The Entertainment Retailers Association (ERA), who released those figures, suggests only China, USA, Japan and Germany are making more money from gaming.
So what’s helping one of the UK’s youngest sectors thrive?
‘We’ve always been able to punch above our weight’
Graeme Struthers, co-founder of UK-based independent games publisher Devolver Digital, puts an element of the UK’s success down to the industry forming “very quickly and very early on”.
“If you look at the world of music and film, we’ve always been able to punch way above our weight globally,” he tells Radio 1 Newsbeat.
“I’d consider video games to be in the same category.

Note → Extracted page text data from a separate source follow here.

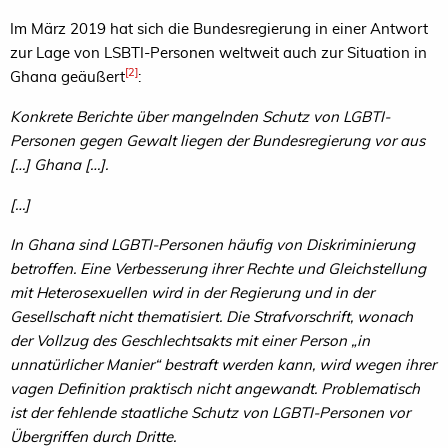
Im März 2019 hat sich die Bundesregierung in einer Antwort
zur Lage von LSBTI-Personen weltweit auch zur Situation in
[2]
Ghana geäußert
:
Konkrete Berichte über mangelnden Schutz von LGBTI-
Personen gegen Gewalt liegen der Bundesregierung vor aus
[…] Ghana […].
[…]
In Ghana sind LGBTI-Personen häufig von Diskriminierung
betroffen. Eine Verbesserung ihrer Rechte und Gleichstellung
mit Heterosexuellen wird in der Regierung und in der
Gesellschaft nicht thematisiert. Die Strafvorschrift, wonach
der Vollzug des Geschlechtsakts mit einer Person „in
unnatürlicher Manier“ bestraft werden kann, wird wegen ihrer
vagen Definition praktisch nicht angewandt. Problematisch
ist der fehlende staatliche Schutz von LGBTI-Personen vor
Übergriffen durch Dritte.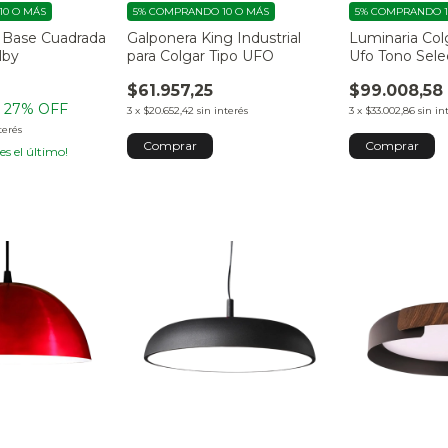
0 O MÁS
5%
COMPRANDO 10 O MÁS
5%
COMPRANDO 1
 Base Cuadrada
Galponera King Industrial
Luminaria Col
lby
para Colgar Tipo UFO
Ufo Tono Sele
Frio/Neutro/C
$61.957,25
$99.008,58
27
% OFF
3
x
$20.652,42
sin interés
3
x
$33.002,86
sin in
terés
Comprar
 es el último!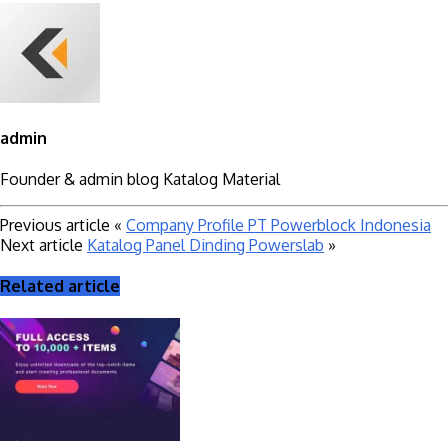
admin
Founder & admin blog Katalog Material
Previous article
«
Company Profile PT Powerblock Indonesia
Next article
Katalog Panel Dinding Powerslab
»
Related article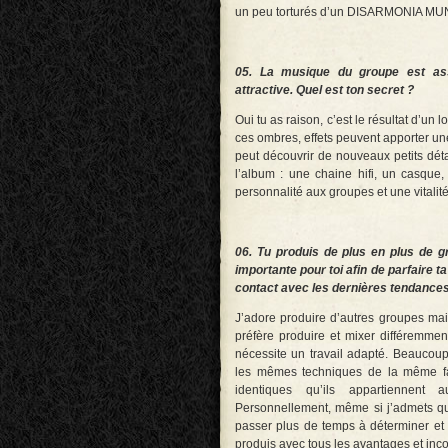
un peu torturés d’un DISARMONIA MU
05. La musique du groupe est ass
attractive. Quel est ton secret ?
Oui tu as raison, c’est le résultat d’un l
ces ombres, effets peuvent apporter u
peut découvrir de nouveaux petits détail
l’album : une chaine hifi, un casqu
personnalité aux groupes et une vitalit
06. Tu produis de plus en plus de gr
importante pour toi afin de parfaire t
contact avec les dernières tendances
J’adore produire d’autres groupes ma
préfère produire et mixer différemme
nécessite un travail adapté. Beaucoup 
les mêmes techniques de la même faç
identiques qu’ils appartiennent
Personnellement, même si j’admets q
passer plus de temps à déterminer et
produis avec tous les avantages et inc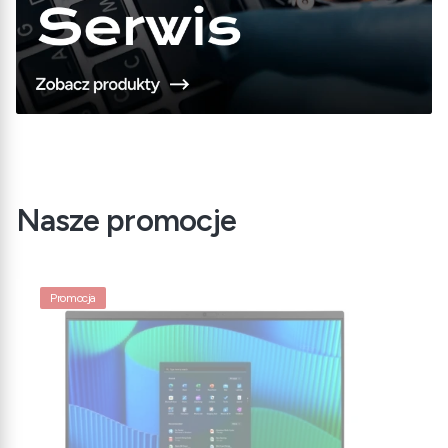
Nasze promocje
Promocja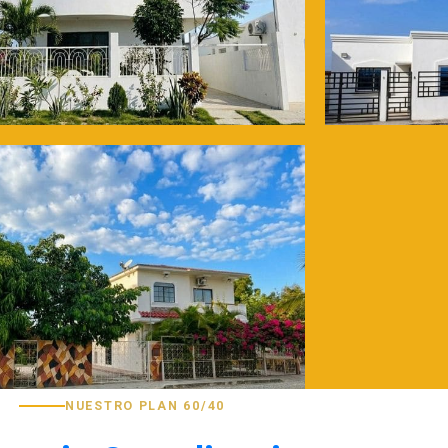
NUESTRO PLAN 60/40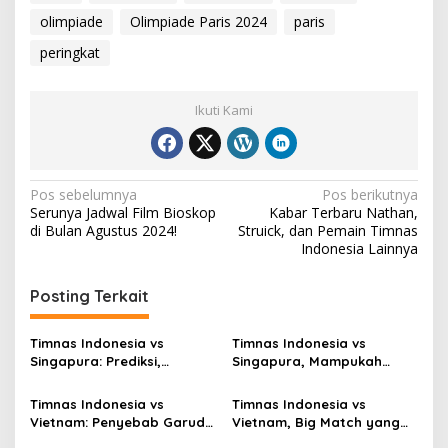
olimpiade
Olimpiade Paris 2024
paris
peringkat
Ikuti Kami
Navigasi
Pos sebelumnya
Pos berikutnya
Serunya Jadwal Film Bioskop
Kabar Terbaru Nathan,
pos
di Bulan Agustus 2024!
Struick, dan Pemain Timnas
Indonesia Lainnya
Posting Terkait
Timnas Indonesia vs
Timnas Indonesia vs
Singapura: Prediksi,
Singapura, Mampukah
Starting XI dan Peluang
Garuda Bangkit?
Timnas Indonesia vs
Timnas Indonesia vs
Vietnam: Penyebab Garuda
Vietnam, Big Match yang
Tak Berkutik
Paling Dinanti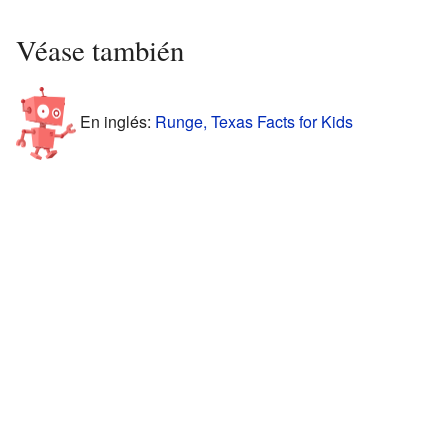
Véase también
En inglés:
Runge, Texas Facts for Kids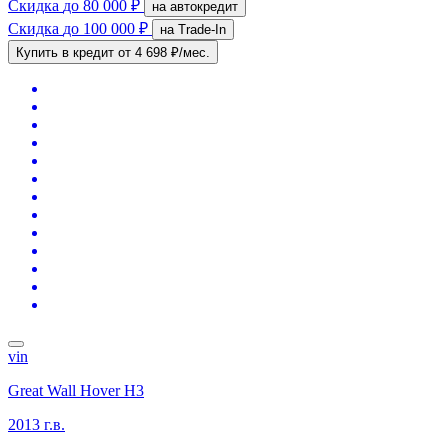
Скидка
до 80 000 ₽
на автокредит
Скидка
до 100 000 ₽
на Trade-In
Купить в кредит
от 4 698 ₽/мес.
vin
Great Wall Hover H3
2013 г.в.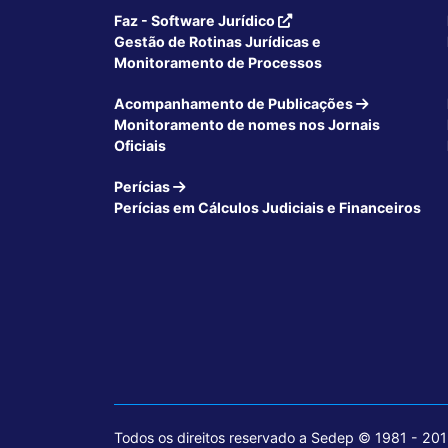
Faz - Software Jurídico
Gestão de Rotinas Jurídicas e
Monitoramento de Processos
Acompanhamento de Publicações
Monitoramento de nomes nos Jornais
Oficiais
Perícias
Perícias em Cálculos Judiciais e Financeiros
Todos os direitos reservado a Sedep © 1981 - 20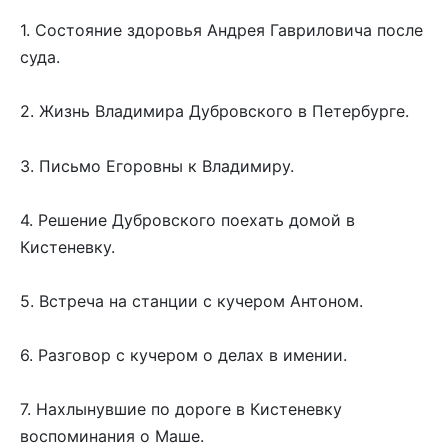
1. Состояние здоровья Андрея Гавриловича после
суда.
2. Жизнь Владимира Дубровского в Петербурге.
3. Письмо Егоровны к Владимиру.
4. Решение Дубровского поехать домой в
Кистеневку.
5. Встреча на станции с кучером Антоном.
6. Разговор с кучером о делах в имении.
7. Нахлынувшие по дороге в Кистеневку
воспоминания о Маше.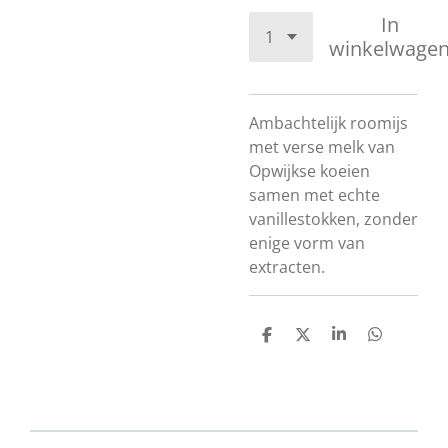
In
winkelwage
Ambachtelijk roomijs
met verse melk van
Opwijkse koeien
samen met echte
vanillestokken, zonder
enige vorm van
extracten.
D
D
S
D
e
e
h
e
l
e
a
l
e
l
r
e
n
e
n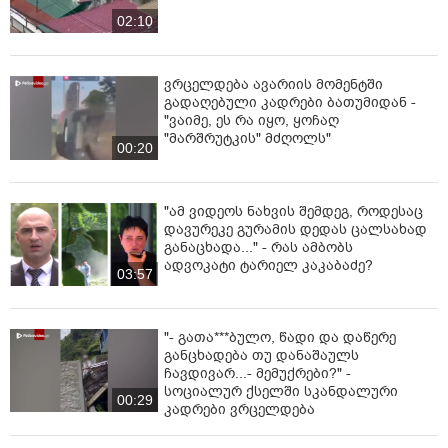
02:10
ვრცელდება ავარიის მომენტში
გადაღებული კადრები ბათუმიდან -
"ვაიმე, ეს რა იყო, ყოჩაღ
"მარშრუტკის" მძღოლს"
00:20
"ამ ვიდეოს ნახვის შემდეგ, როდესაც
დავურეკე გურამის დედას ცალსახად
განაცხადა..." - რას ამბობს
ადვოკატი ტარიელ კაკაბაძე?
03:57
"- გათა***ბულო, წადი და დაწერე
განცხადება თუ დანაშაულს
ჩავდივარ...- მემუქრები?" -
სოციალურ ქსელში სკანდალური
00:29
კადრები ვრცელდება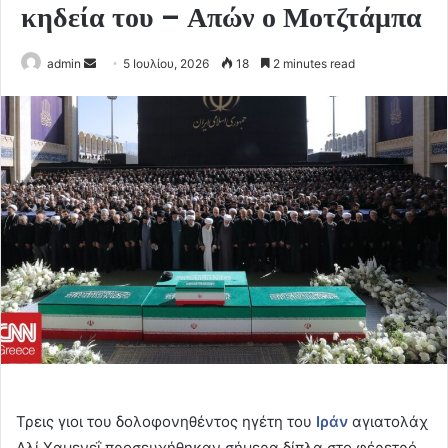
κηδεία του – Απών ο Μοτζτάμπα
Send
admin
5 Ιουλίου, 2026
18
2 minutes read
an
email
Τρεις γιοι του δολοφονηθέντος ηγέτη του
Ιράν
αγιατολάχ
Αλί Χαμενεΐ προσευχήθηκαν σήμερα δίπλα στο φέρετρό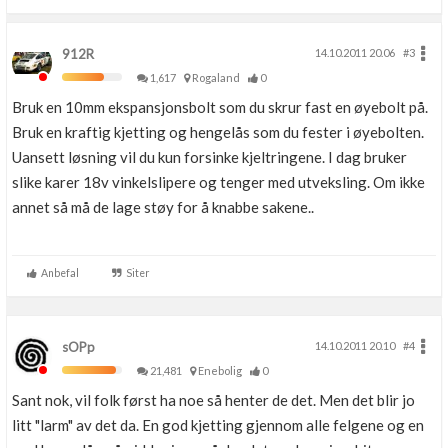
912R
14.10.2011 20.06
#3
1,617
Rogaland
0
Bruk en 10mm ekspansjonsbolt som du skrur fast en øyebolt på.
Bruk en kraftig kjetting og hengelås som du fester i øyebolten.
Uansett løsning vil du kun forsinke kjeltringene. I dag bruker
slike karer 18v vinkelslipere og tenger med utveksling. Om ikke
annet så må de lage støy for å knabbe sakene..
Anbefal
Siter
sOPp
14.10.2011 20.10
#4
21,481
Enebolig
0
Sant nok, vil folk først ha noe så henter de det. Men det blir jo
litt "larm" av det da. En god kjetting gjennom alle felgene og en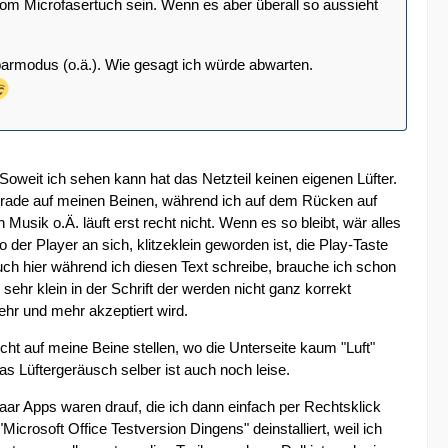
vom Microfasertuch sein. Wenn es aber überall so aussieht
parmodus (o.ä.). Wie gesagt ich würde abwarten.
 Soweit ich sehen kann hat das Netzteil keinen eigenen Lüfter.
gerade auf meinen Beinen, während ich auf dem Rücken auf
usik o.Ä. läuft erst recht nicht. Wenn es so bleibt, wär alles
 der Player an sich, klitzeklein geworden ist, die Play-Taste
uch hier während ich diesen Text schreibe, brauche ich schon
 sehr klein in der Schrift der werden nicht ganz korrekt
ehr und mehr akzeptiert wird.
icht auf meine Beine stellen, wo die Unterseite kaum "Luft"
as Lüftergeräusch selber ist auch noch leise.
 paar Apps waren drauf, die ich dann einfach per Rechtsklick
icrosoft Office Testversion Dingens" deinstalliert, weil ich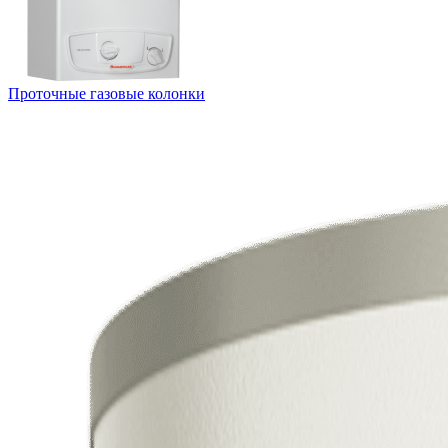
Проточные газовые колонки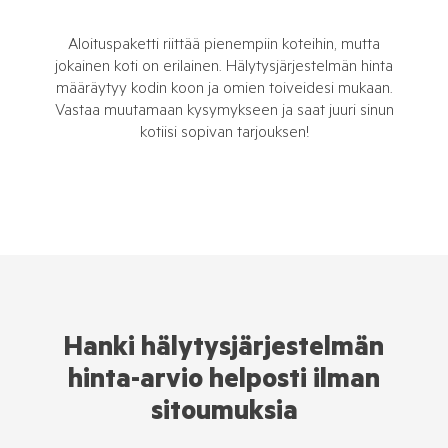
Aloituspaketti riittää pienempiin koteihin, mutta
jokainen koti on erilainen. Hälytysjärjestelmän hinta
määräytyy kodin koon ja omien toiveidesi mukaan.
Vastaa muutamaan kysymykseen ja saat juuri sinun
kotiisi sopivan tarjouksen!
Hanki hälytysjärjestelmän
hinta-arvio helposti ilman
sitoumuksia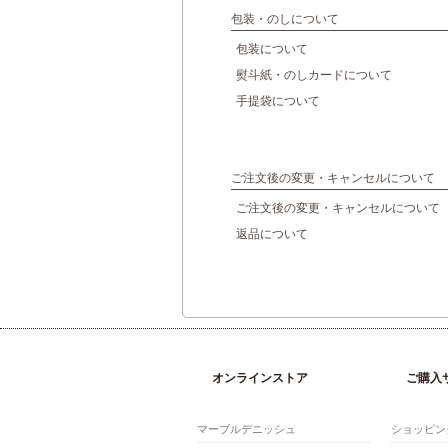
包装・のしについて
包装について
熨斗紙・のしカードについて
手提袋について
ご注文後の変更・キャンセルについて
ご注文後の変更・キャンセルについて
返品について
オンラインストア
ご購入
マーブルデニッシュ
ショッピン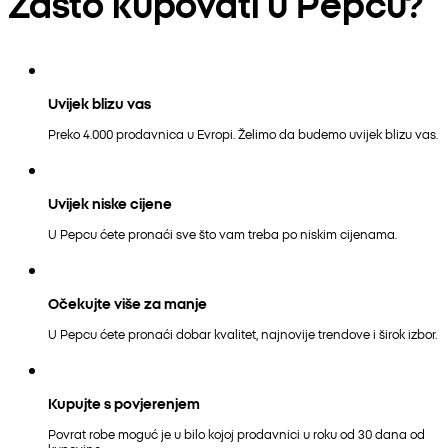
Zašto kupovati u Pepcu?
Uvijek blizu vas
Preko 4.000 prodavnica u Evropi. Želimo da budemo uvijek blizu vas.
Uvijek niske cijene
U Pepcu ćete pronaći sve što vam treba po niskim cijenama.
Očekujte više za manje
U Pepcu ćete pronaći dobar kvalitet, najnovije trendove i širok izbor.
Kupujte s povjerenjem
Povrat robe moguć je u bilo kojoj prodavnici u roku od 30 dana od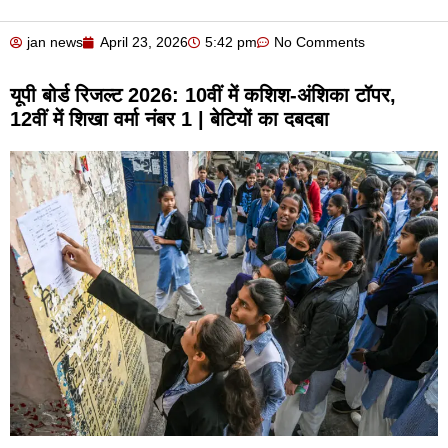
jan news
April 23, 2026
5:42 pm
No Comments
यूपी बोर्ड रिजल्ट 2026: 10वीं में कशिश-अंशिका टॉपर,
12वीं में शिखा वर्मा नंबर 1 | बेटियों का दबदबा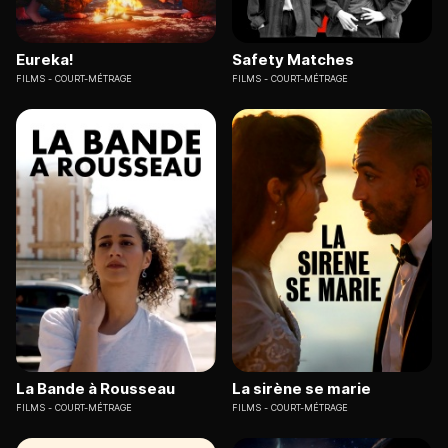
Eureka!
Safety Matches
FILMS
COURT-MÉTRAGE
FILMS
COURT-MÉTRAGE
La Bande à Rousseau
La sirène se marie
FILMS
COURT-MÉTRAGE
FILMS
COURT-MÉTRAGE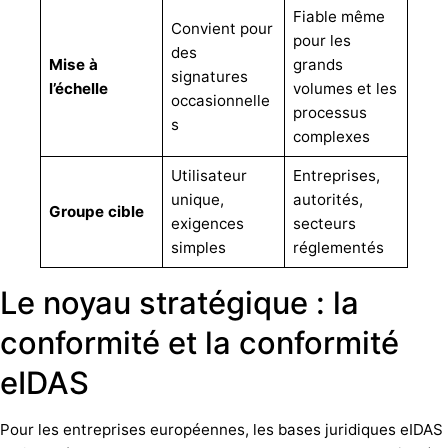
Fiable même
Convient pour
pour les
des
Mise à
grands
signatures
l’échelle
volumes et les
occasionnelle
processus
s
complexes
Utilisateur
Entreprises,
unique,
autorités,
Groupe cible
exigences
secteurs
simples
réglementés
Le noyau stratégique : la
conformité et la conformité
eIDAS
Pour les entreprises européennes, les bases juridiques eIDAS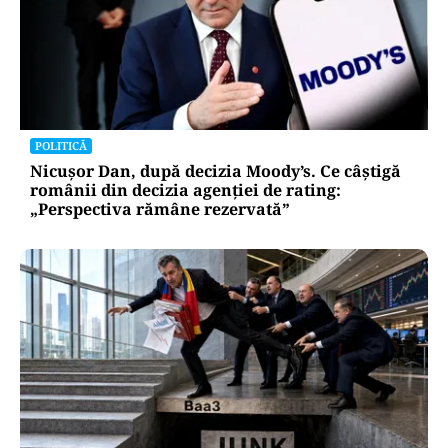
POLITICĂ
Nicușor Dan, după decizia Moody’s. Ce câștigă
românii din decizia agenției de rating:
„Perspectiva rămâne rezervată”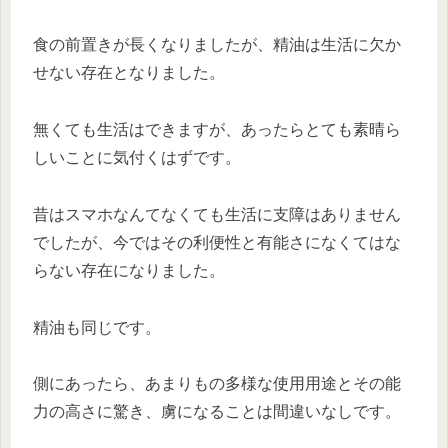
食の前置きが長くなりましたが、精油は生活に欠か
せない存在となりました。
無くても生活はできますが、あったらとても素晴ら
しいことに気付くはずです。
昔はスマホなんてなくても生活に支障はありません
でしたが、今ではその利便性と有能さになくてはな
らない存在になりました。
精油も同じです。
側にあったら、あまりもの多様な使用用途とその能
力の高さに驚き、虜になることは間違いなしです。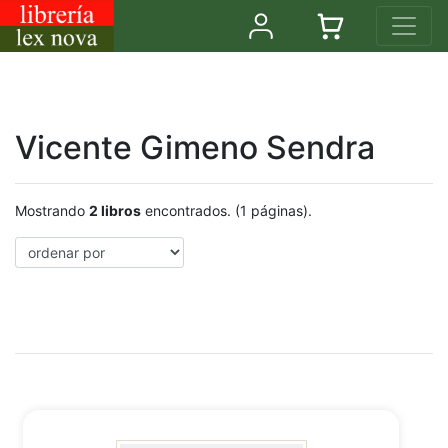
Vicente Gimeno Sendra
Mostrando
2 libros
encontrados. (1 páginas).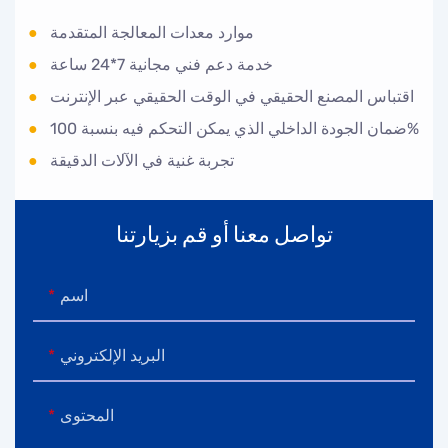
موارد معدات المعالجة المتقدمة
●
خدمة دعم فني مجانية 7*24 ساعة
●
اقتباس المصنع الحقيقي في الوقت الحقيقي عبر الإنترنت
●
ضمان الجودة الداخلي الذي يمكن التحكم فيه بنسبة 100%
●
تجربة غنية في الآلات الدقيقة
●
تواصل معنا أو قم بزيارتنا
اسم
البريد الإلكتروني
المحتوى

It’s an art form and there’s a general attraction to that in this country so we’ve always been very successful.
“The gaming industry as it now exists formed around the same time back in the late 70s early 80s – there were a small number of influential people in programming.
“That became the basis of game development and from that point on, the UK’s always had prominent games’ developers in every format.”
Skip forward a few decades to 2018, Rockstar Games’ latest release Red Dead Redemption 2 has sold more then one million copies in the UK.
The game was made all over the world but the lead studio was in Edinburgh – in the hub of Rockstar North’s studio.
The company is also behind the Grand Theft Auto and Max Payne franchises, but it isn’t the only big player (pun fully intended) from the UK.
Among the 2,260 other gaming companies based here are Football Manager creator Sports Interactive, Batman developer Rocksteady, Criterion Games – which worked on Star Wars Battlefront II – and Playground Games which co-created racing game franchise Forza.
Graeme suggests these companies have been “breeding grounds” for UK talent.
“Those types of studios have employed 1,000s of people over their lifetime.
“A number of people will go off and try and set up their own studios – big developers will now look at UK talent in a very positive light.”
‘We’ve added a different dimension to gaming’
As well as the wealth of people behind the scenes, UK gaming culture has capitalised on an increased appetite of gamers.
Michael French runs the London Games Festival, which has seen crowds double from 30,000 to 60,000 since it started in 2016.
“It’s easier to access games now – whether that’s through your tablet or through your TV,” he tells Newsbeat.
“At our event, and others like it, we represent the UK’s talent base and give them ways to meet and come up with ideas and share them.
“That’s where you get a diverse range of games coming from, which helps give games a bigger appeal than they’ve ever had.
“We also let people interact with games they love and hear from the creators and find out what’s coming up to keep people excited.”
Other events like EGX and Resonate Total Gaming help attract thousands of gaming fans to the UK.
Michael says the UK’s rise has also been helped by creators and players being acknowledged on a bigger scale.
“The gaming Baftas add a layer of credibility to the art of making a game whether you’re a small or big developer – and the rise of esports is a whole other world.”
Competitions like ESL One Birmingham, which had a prize pool of $1m (£791,900) last year, and the 2018 Fifa eWorld Cup in London have now become commonplace in the UK.
“We’ve added a different dimension to being a viewer or participant,” says Michael.
“Even though there’s a high level of skill needed to be in a team, the barriers of entry have been lowered.
“There’s a lot of different ways to interact with games – more than just playing them at home on your own.”
Planning for the future
The rise of the UK game industry hasn’t come out of the blue.
Without time and money going back into the industry, it’s current success and growth in the future wouldn’t happen.
For example, in 2016 alone, the UK games industry put £1.25bn back into the development of new releases and companies working in the industry.
With more than 20,000 full time jobs in gaming, there have been calls for more education to help find a new generation of potential developers.
In 2014 those calls were answered as schools in England increased classes on computing including lessons on coding.
In April of that year a Video Games Tax Relief (VGTR) was also made available for British games companies.
If a company qualifies, it can claim back 20% of production costs during development.
It’s estimated that 68% of games supported by the VGTR would not be made in the UK, or at all, without it.
The UK’s gaming dominance doesn’t look like it’s going away any time soon.
It was recently announced that the popularity of football games is being utilised by the Premier League, which is launching an esports league FIFA players across the UK.
The competition, which starts later this year, will be broadcast live on Sky Sports and the Premier League’s social media channels – helping to bring gaming to a whole new audience.